Server architecture for short bursts of ~150 parallel CPU-heavy subqueries

Question

The client sends a query (a few hundred characters) to the web service. This query can be split into 20 to 150 subqueries with a simple regex. Those subqueries can then be computed independently and take each up to 5 seconds. Thus we'd like to have those subqueries run in parallel in order for the original query to return quickly.

Does it make sense to set up an Amazon Lambda function for the subquery, put it behind a HTTP Gateway and then have a small application server that waits for all subqueries to finish, integrate them and send them back to the client? Or are we better off running up to 150 threads on an EC2 heavy instance?

We want the service to scale easily but don't expect a lot of users in the beginning. However, for those users the query should complete withtin ~5 seconds.

Note: AWS is not a requirement, I'm just using it as an example.

Answer 1

Since you are CPU-limited, you need to get your hands on 150 CPU cores, one for each thread. This rules out a single server, since a server of such proportions would be prohibitively expensive – and you don't really need it.

Your general architecture with a common frontend that distributes work to multiple workers and combines their results appears to be sensible. You'll have to do some calculations to find the most cost-effective solution to get that many CPUs. That tends to point towards AWS Lambda since you only require computations in bursts, but it may come with restrictions. How many Lambdas may execute simultaneously? 150 at once is a lot. Which languages can you use; can you reduce your cost by using optimized native code? Importantly, I don't think Amazon makes specific performance guarantees for that product, whereas you have more control over the physical CPU with more traditional instance types.

And the actual CPU performance is important for you. While you are willing to kill the computation after 5 seconds, the amount of computation performed until then may vary wildly. You could probably manage to get 150 cores rather cheaply by running a Beowulf-cluster of Raspberry Pi boards in your basement, but that is not remotely comparable to the computation power of five high-end Intel Xeon servers.

It is therefore important that you clearly define your performance goals and a SLA and then test a proposed solution. You will also have to think about simultaneous requests. Given the high amount of computations per client request, it may be best to process client requests sequentially if that is acceptable for the clients. But this also puts an upper limit on the clients you can support, since the probability that a client has to wait before their request can be processed grows rather quickly (related to the birthday paradox).

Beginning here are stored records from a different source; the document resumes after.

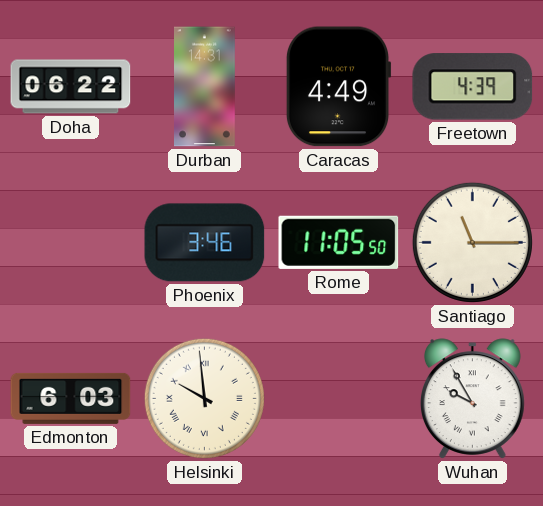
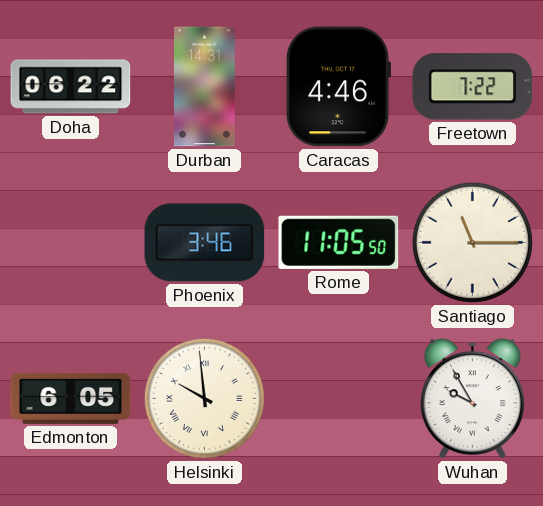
Caracas: 4:49 -> 4:46
Freetown: 4:39 -> 7:22
Edmonton: 6:03 -> 6:05
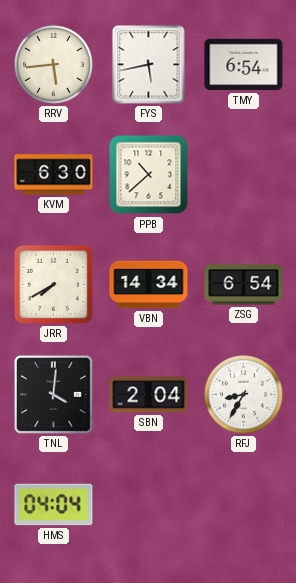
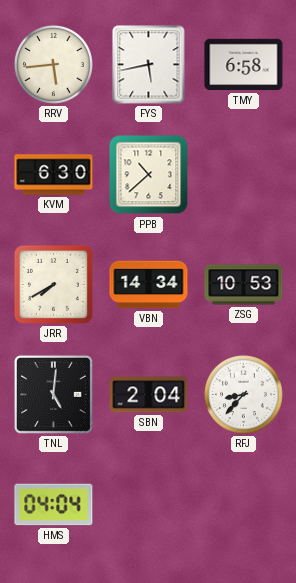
TMY: 6:54 -> 6:58
ZSG: 6:54 -> 10:53
TNL: 4:01 -> 5:01
RFJ: 8:35 -> 8:37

This is a scalability problem. You can either delay it by scheduling client requests as to avoid simultaneous requests, or gain the ability to handle multiple requests in parallel. That in turn can either be managed by throwing more money/servers at the problem, or by performance-tuning of the algorithm. E.g. I've seen a case where a Python program could be made 3× faster by profile-guided optimizations like extracting an instance attribute access out of a very tight loop. The biggest wins always come from algorithmic complexity reduction, if they are possible.

Answer 2

I would design my interface and task master under two assumptions:

• Processing power is distributed
• I don't always have enough processing power available

If the jobs are inherently long, and the client/end-user knows this, my preference is to make the task master respectful of "competing" tasks. I'll favor progress notifications and mechanisms for client-initiated cancellations over a "moody" service that just "gives up" when it feels like it. Time limits should be oriented around stopping requests that aren't actually making progress; not just lengthy requests that the client might want to wait for.

Also consider that, even if I have 150 CPU's (distributed or not), but I also happen to get 2 simultaneous requests on occasion, requests will start failing. And my clients won't be happy if their jobs start failing "because someone else was also using the service."

And just from a pragmatic development perspective, I want to be pretty agnostic about the hosting environment. It's going to be easier to code for distributed work up front than it will be to later decide to distribute work that depends on threads, and possibly even shared state (or whatever).

... On the other hand, if the client expects these requests to be quick, you may focusing on the wrong thing here! You may need to look for optimizations, caching, and heuristics first. (Unless you really want to buy and manage ~150 CPU's per concurrent request.)

Answer 3

It's difficult to scale up with a high CPU or IO usage.

In my personal experience, to scale up you need to better understand the problem and to try to solve in best possible way.
For example, you can try to cache some results so the server does't needs to compute all results. This is very simple to implement and usually you save some cpu cycles.
The Regex is a very powerful tool but with a big cpu cost. Some db or server can extend with native code, you can try to change the regex to native code, but this code became native and more complicate to manage.
You can try to translate the regex in more simple query and measure the performance.
Another possible solution is to pass throw a temporary table, so you can reduce the numbers of the row before use the regex function.